When that plan wasn't executed, Health Canada developed another communications plan on October 20, 2008, immediately following the federal election that re-elected the Conservatives on Oct. 14.

Health Canada recommended the report be posted immediately on the department's website so it could be made public before a high-profile international meeting the following week about asbestos control.

"The report confirms that chrysotile asbestos poses a risk to human health, and that it is as potent, or nearly as potent, as a lung carcinogen as amphibole asbestos, but is less potent in causing mesothelioma. Given its findings, it will be difficult to explain why Health Canada waited seven months before releasing the report," the second draft communications plan stated.

Meanwhile, Health Canada's lead scientist in charge of developing the government's chrysotile asbestos risk assessment made clear that the department's "upper management" was set on making the March 2008 report public almost immediately - or "some time in April."

"We cannot nor do we wish to hold you to secrecy, and we (are) committed to make the report public. It is just a question of red tape," Health Canada scientist Michel Camus wrote on April 1, 2008 to Stayner.

Stayner, bound by a confidentiality agreement until the government released this report, had inquired about why the report had not yet been made public.

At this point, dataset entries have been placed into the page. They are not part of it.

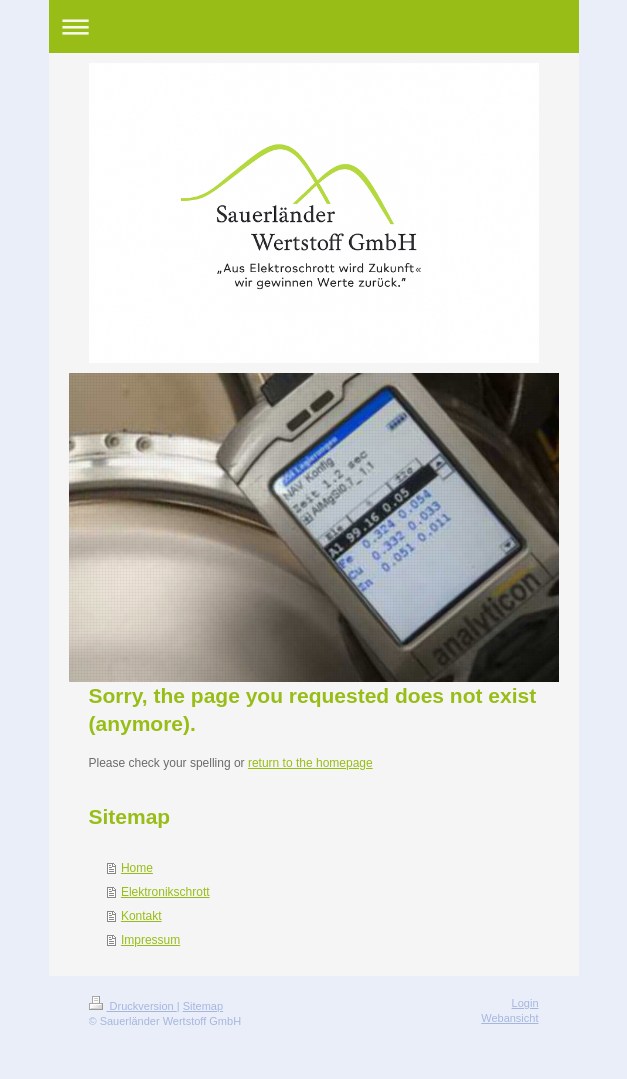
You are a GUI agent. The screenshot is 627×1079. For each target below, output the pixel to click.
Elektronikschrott (165, 892)
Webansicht (509, 1018)
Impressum (150, 940)
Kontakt (141, 916)
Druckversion (133, 1006)
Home (137, 868)
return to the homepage (310, 763)
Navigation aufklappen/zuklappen (314, 26)
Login (525, 1003)
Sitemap (203, 1006)
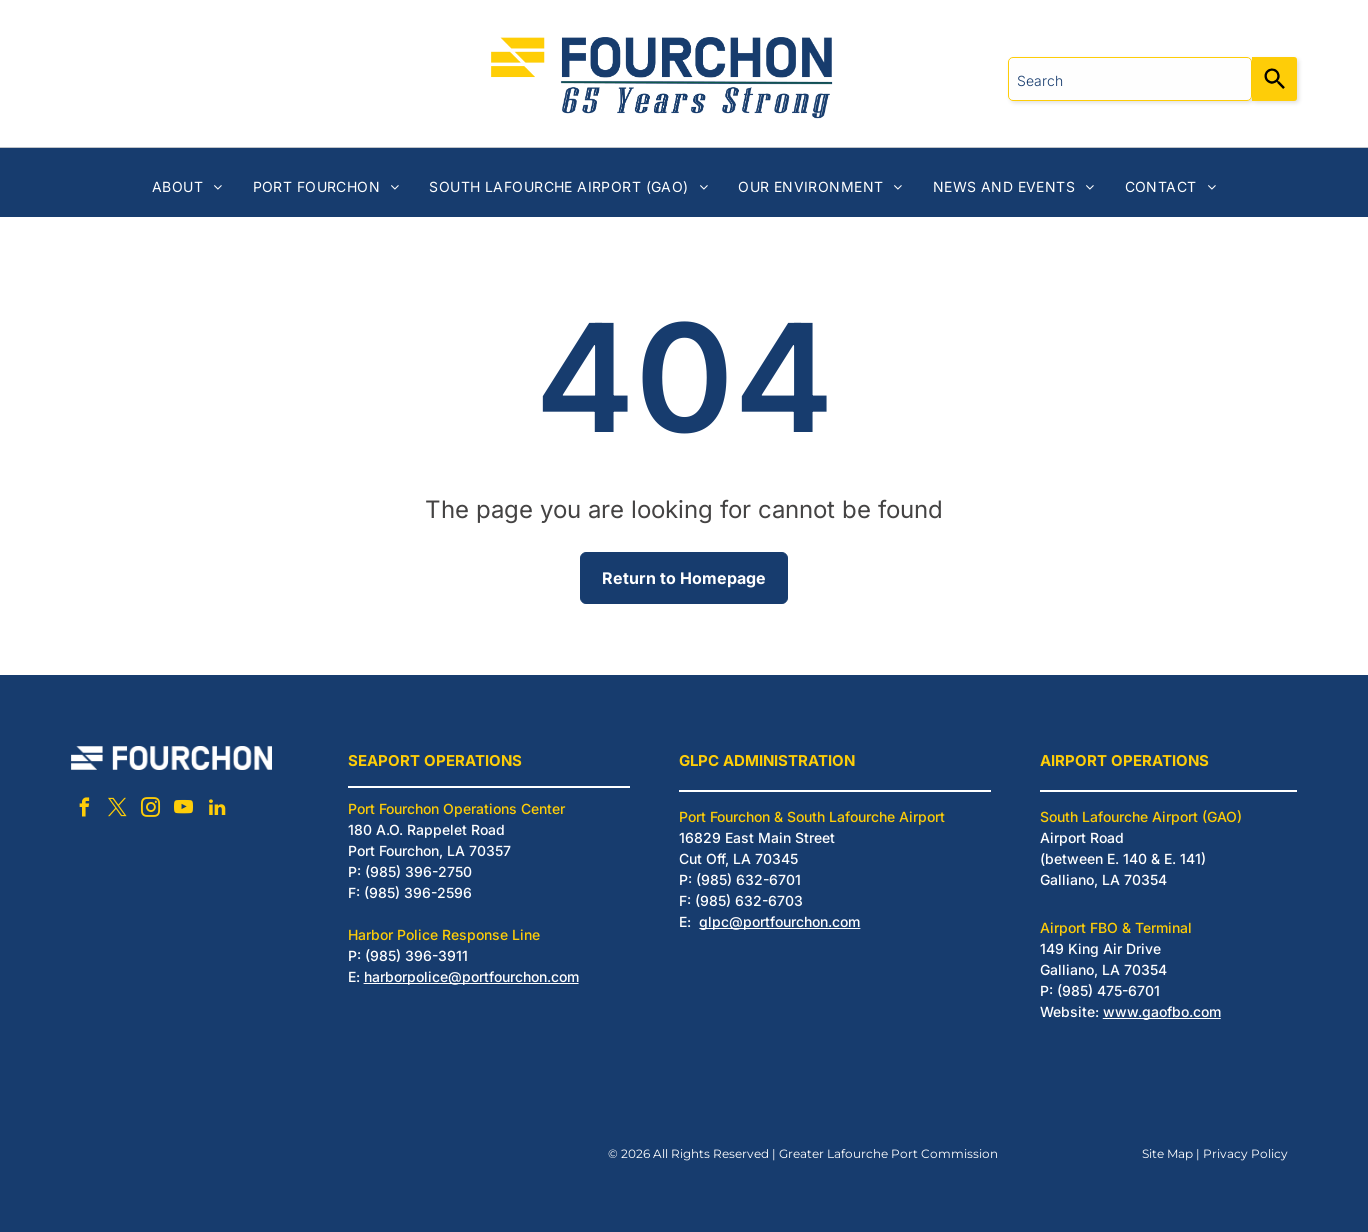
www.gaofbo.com (1162, 1011)
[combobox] (1130, 79)
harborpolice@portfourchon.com (471, 976)
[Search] (1274, 79)
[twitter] (118, 810)
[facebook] (85, 810)
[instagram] (151, 810)
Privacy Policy (1245, 1153)
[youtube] (184, 810)
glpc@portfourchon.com (779, 921)
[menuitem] (187, 186)
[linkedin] (217, 810)
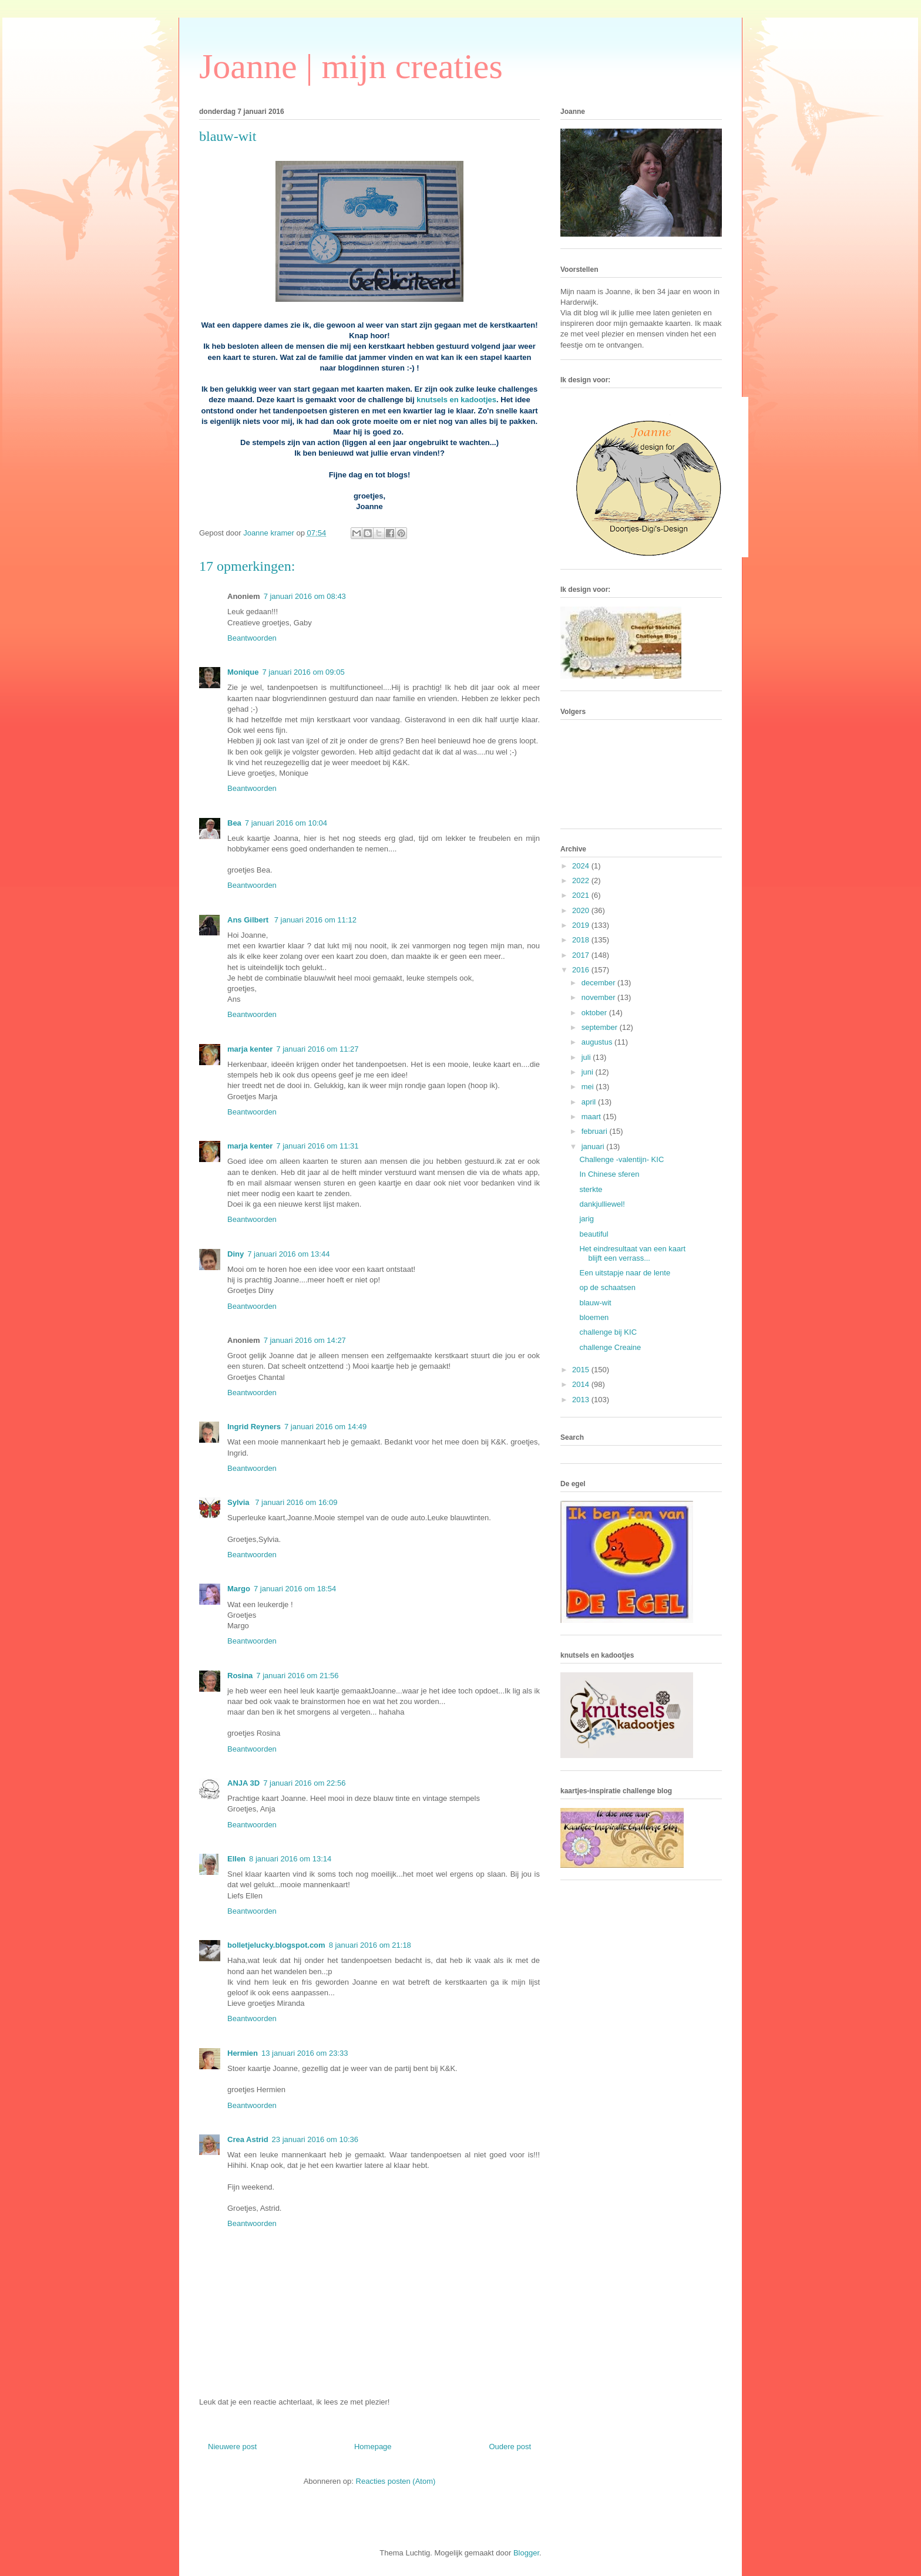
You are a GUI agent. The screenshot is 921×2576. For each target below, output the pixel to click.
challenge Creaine (610, 1347)
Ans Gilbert (249, 919)
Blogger (526, 2552)
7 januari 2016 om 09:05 (303, 672)
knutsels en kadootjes (456, 399)
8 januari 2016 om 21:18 (370, 1945)
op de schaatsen (607, 1287)
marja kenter (250, 1049)
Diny (235, 1254)
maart (592, 1116)
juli (587, 1057)
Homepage (373, 2446)
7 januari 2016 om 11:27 (317, 1049)
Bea (234, 823)
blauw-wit (595, 1302)
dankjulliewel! (601, 1204)
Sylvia (239, 1502)
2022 (581, 880)
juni (588, 1072)
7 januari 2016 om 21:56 (297, 1675)
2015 (581, 1369)
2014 (581, 1384)
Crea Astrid (247, 2139)
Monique (242, 672)
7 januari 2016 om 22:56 (304, 1783)
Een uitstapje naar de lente (624, 1272)
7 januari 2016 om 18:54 (295, 1588)
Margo (238, 1588)
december (599, 982)
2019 (581, 925)
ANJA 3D (243, 1783)
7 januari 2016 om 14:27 (305, 1340)
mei (588, 1086)
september (600, 1027)
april (589, 1101)
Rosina (240, 1675)
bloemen (594, 1317)
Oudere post (510, 2446)
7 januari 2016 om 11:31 (317, 1145)
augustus (597, 1042)
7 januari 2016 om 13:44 (288, 1254)
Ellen (236, 1858)
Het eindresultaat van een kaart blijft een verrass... (632, 1253)
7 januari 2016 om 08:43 (305, 596)
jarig (586, 1218)
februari (595, 1131)
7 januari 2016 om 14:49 (325, 1426)
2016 (581, 969)
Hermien (242, 2053)
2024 (581, 865)
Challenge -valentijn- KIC (621, 1159)
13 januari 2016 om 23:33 (304, 2053)
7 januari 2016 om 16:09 (296, 1502)
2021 (581, 895)
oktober (595, 1012)
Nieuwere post (232, 2446)
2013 (581, 1399)
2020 (581, 910)
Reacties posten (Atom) (396, 2481)
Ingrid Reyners (254, 1426)
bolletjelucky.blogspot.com (276, 1945)
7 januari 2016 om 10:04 (286, 823)
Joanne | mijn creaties (351, 66)
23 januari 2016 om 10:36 (315, 2139)
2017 (581, 955)
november (599, 997)
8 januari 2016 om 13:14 (290, 1858)
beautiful (593, 1234)
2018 (581, 939)
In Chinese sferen (609, 1174)
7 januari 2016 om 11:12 (315, 919)
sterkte (590, 1189)
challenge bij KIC (608, 1332)
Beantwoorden (252, 638)
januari (594, 1146)
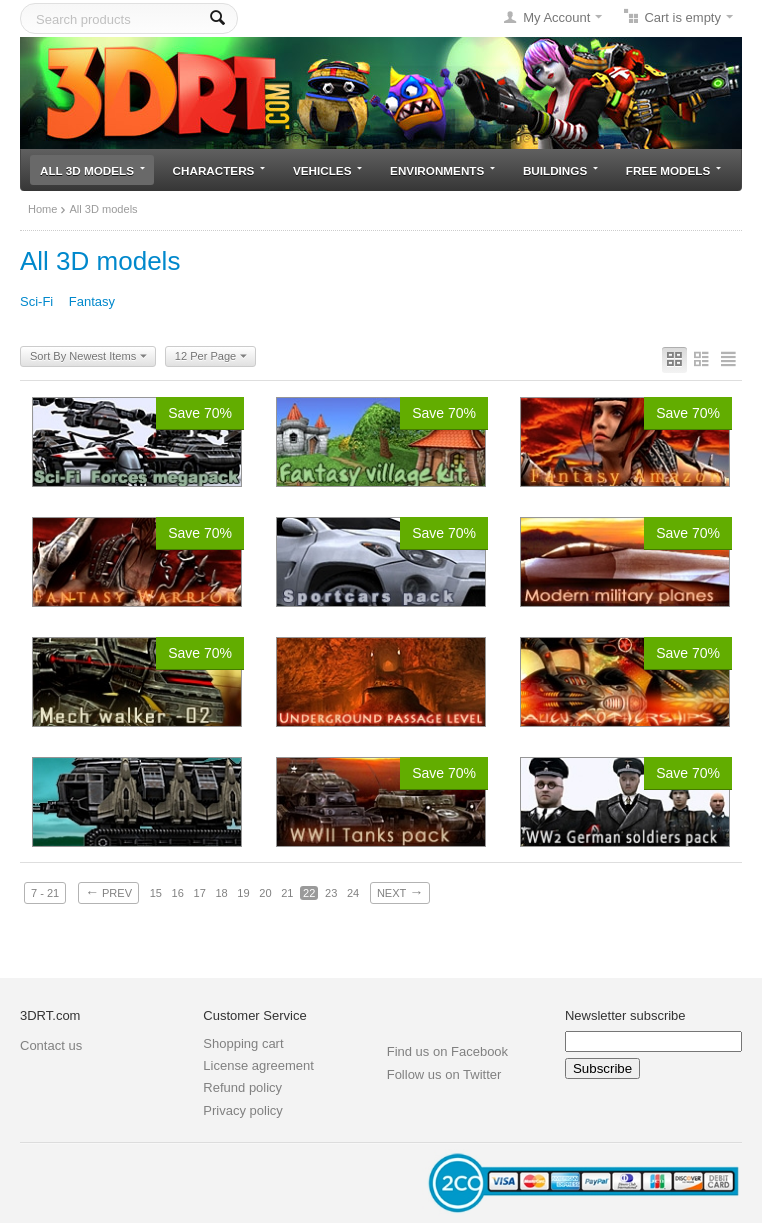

Following this exchange with Stayner, Camus turned to senior civil servants at Health Canada to push the Conservative government to release the report, so the report's messages aren't "distorted" and "misinterpreted as patches on some hidden plot."

Pat Martin, an NDP MP from Winnipeg and longtime critic of the asbestos industry, said Conservative government's decision to delay the release of the report is revealing.

"It's a disgrace. But I also think reason and logic and health and science have nothing to do the government's irrational affinity for asbestos. It's all about Quebec politics," said Martin, who used to work at an asbestos mine.

According to the newly released internal records, senior policy advisers from the Health Minister's Office and the Office of the Natural Resources Minister received a detailed briefing about the report in May 2008. Tony Clement was health minister at the time and Gary Lunn served as natural resources minister.

According to a summary of the meeting, Marc Toupin from Lunn's office was "preoccupied about the acceptability of risks for the neighbouring population in Quebec's chrysotile mining towns."

Toupin was later implicated in trying to stop the release of documents requested under access to information on two separate occasions in 2009 when he worked in Paradis' office during his time as public works minister.

Over 50 countries ban the use of asbestos, but Canada continues to be one of its main exporters.